Because it felt like as soon as I brought my baby daughter home, people would ask "How long are you going to breastfeed her?" To which I would always reply "At least a year. The World Health Organization says 2 years though". It's so interesting to see the various reactions upon hearing that. Some are supportive and don't blink an eye. Some have told me their opinion that breastfeeding should stop as soon as they can ask for it or "get it themselves". Well you know what? My 4 month old son "asks for it" when he roots on me. I breastfed my daughter until she was 18 months and she could "get it herself" simply by tugging at my shirt around 10 months old. And here's the thing: everyone is welcome to their own opinion, just like I am welcome to mine. And when it is regarding my breastfeeding journey with each of my children, no one else's opinions matter.
I remember one asinine comment I received was "Well are you still going to be doing that when she goes to college?" Let me ask you, sir: do you still think you'll be changing your child's diaper in college? Do you think you'll still be cutting grapes into quarters for them so they don't choke? Didn't think so. Granted, I had a very black and white view of breastfeeding before I became a mother. I thought it was just during the day, and until the baby could walk or talk or turn one. Did teenager me think I would be breastfeeding my baby every two hours at night during sleep regressions and teething spells? Definitely not. But that's what motherhood is all about, right? Changing our preconceived notions of parenthood to our current reality.
I think we are all just trying to do our best as parents. I am a strong believer in reaching out for help if needed.

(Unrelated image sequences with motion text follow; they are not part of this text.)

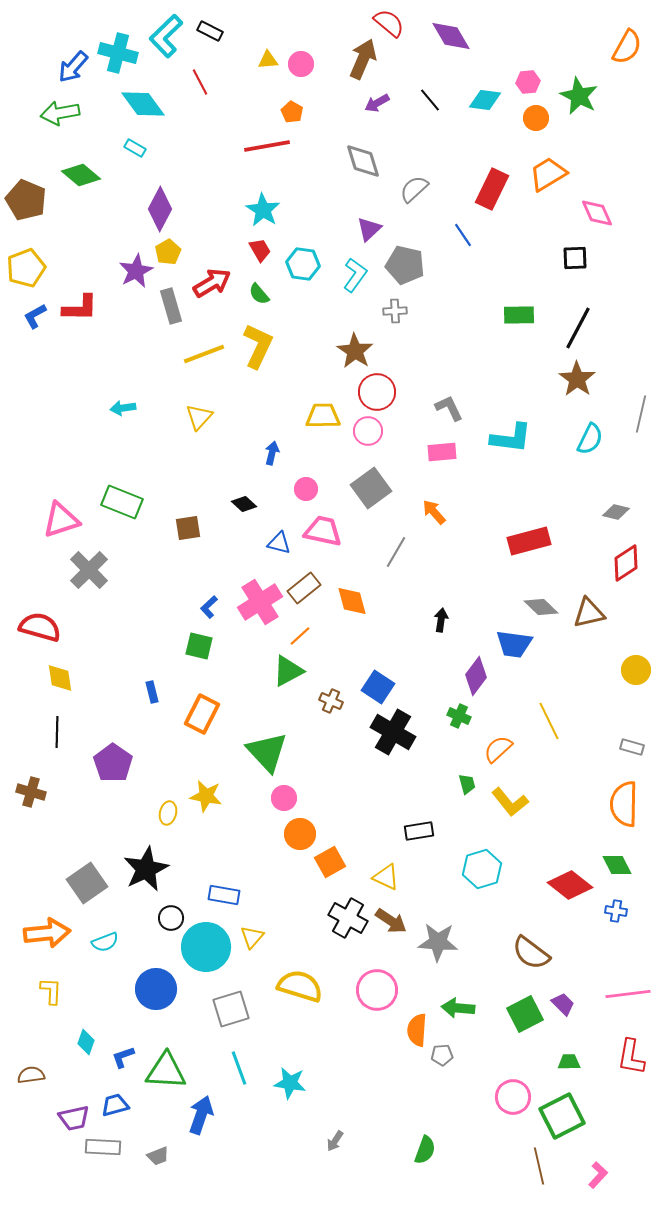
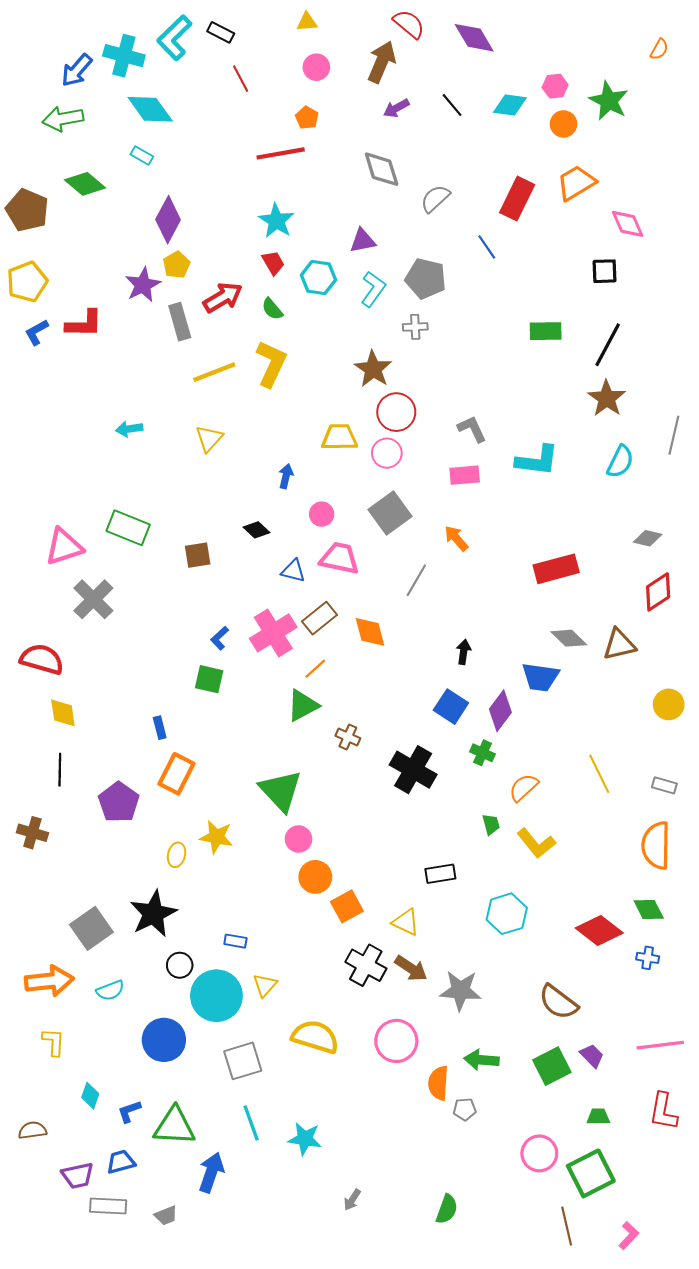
orange semicircle: (627, 47) -> (659, 49), size x0.6
yellow triangle: (268, 60) -> (307, 22), moved
red line: (200, 82) -> (241, 79), moved
purple triangle: (369, 229) -> (363, 241), moved, turned 32
blue square: (378, 687) -> (451, 707), moved
orange rectangle: (202, 714) -> (177, 774), moved
yellow line: (549, 721) -> (599, 774), moved
blue rectangle: (224, 895) -> (235, 941), size x0.7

Whether this is help for you to take a long nap just to catch up on sleep, or help with learning how to breastfeed and meeting with a lactation consultant, or help from a friend to just take some "me time" and feel like yourself again. Parenting can be beautiful and it can be trying and hard, and at the end of the day we really are all just doing the best that we can. Just know that everyone's breastfeeding journey will be different and that's ok. Just enjoy yours and cherish each and every moment of it.